Extends R6.2 from 2D ellipse to 3D ellipsoid + 3D target zones (bed at
z=0.3-0.6, chair at z=0.5-1.2, standing at z=1.0-1.7 in a 5x5x2.5 m
room).

Counter-intuitive headline:

| Strategy                                  | Coverage |
|-------------------------------------------|---------:|
| Desk-height (0.8 m walls)                 |   22.2%  |
| Wall-mount (1.5 m walls)                  |   17.4%  |
| Ceiling-only (2.5 m grid)                 |    0.0%  |  <-- FAILS
| Mixed walls + ceiling                     |   25.7%  |  <-- BEST

Ceiling-only fails because both antennas at 2.5 m create a Fresnel
ellipsoid sitting AT ceiling height (2.1-2.9 m vertically). Target
zones at 0.3-1.7 m are below the envelope by 0.4-2.0 m. The 39 cm
transverse radius is symmetric around LOS, so a flat horizontal link
at any height misses targets at any OTHER height.

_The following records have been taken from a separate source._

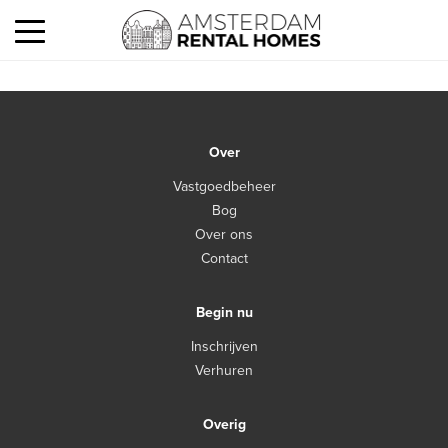
Over
Vastgoedbeheer
Bog
Over ons
Contact
Begin nu
Inschrijven
Verhuren
Overig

This is the 3D version of R6.1's on-LOS-degeneracy finding. A
horizontal link at any single height has its envelope concentrated
at that height.

Why mixed wins: best placement is Tx (5.0, 4.0, 0.8) + Rx (0.0, 4.0, 1.5).
The diagonal-in-z link tilts the ellipsoid through multiple elevations.
Covers chair AND standing AND bed simultaneously.

Vertical link diversity is the 3D insight 2D analysis missed.

Installation-guide updates:
- Single pair: one low (0.8 m) + one high (1.5 m), opposite walls
- 4-anchor: 2x low corners + 2x high opposite corners
- 5-anchor knee: mix 0.8 / 1.5 / one ceiling
- Bed-only: both LOW
- Standing-only: both HIGH
- NEVER: both ceiling without a low anchor

Coverage numbers are lower than R6.2's 2D 51% because 3D volumetric
coverage is inherently lower than 2D area coverage -- honest 3D physics.

Composes:
- R6.2 (2D) -- incomplete; height matters as much as horizontal
- R6.2.2 (N-anchor) -- N=5 knee should distribute across heights
- R6.1 (multi-scatterer) -- needs 3D body model for proper composition
- R14 V1/V2/V3 -- each vertical needs height-recipe
- ADR-029 -- placement is (x, y, z), not (x, y)
- R12 PABS -- detects intruders standing/sitting/lying with mixed heights

Honest scope: 3-zone discrete approximation, single-pair only, no
furniture occlusion, 0.1 m resolution, greedy search.

Coordination: ticks/tick-21.md, no PROGRESS.md edit.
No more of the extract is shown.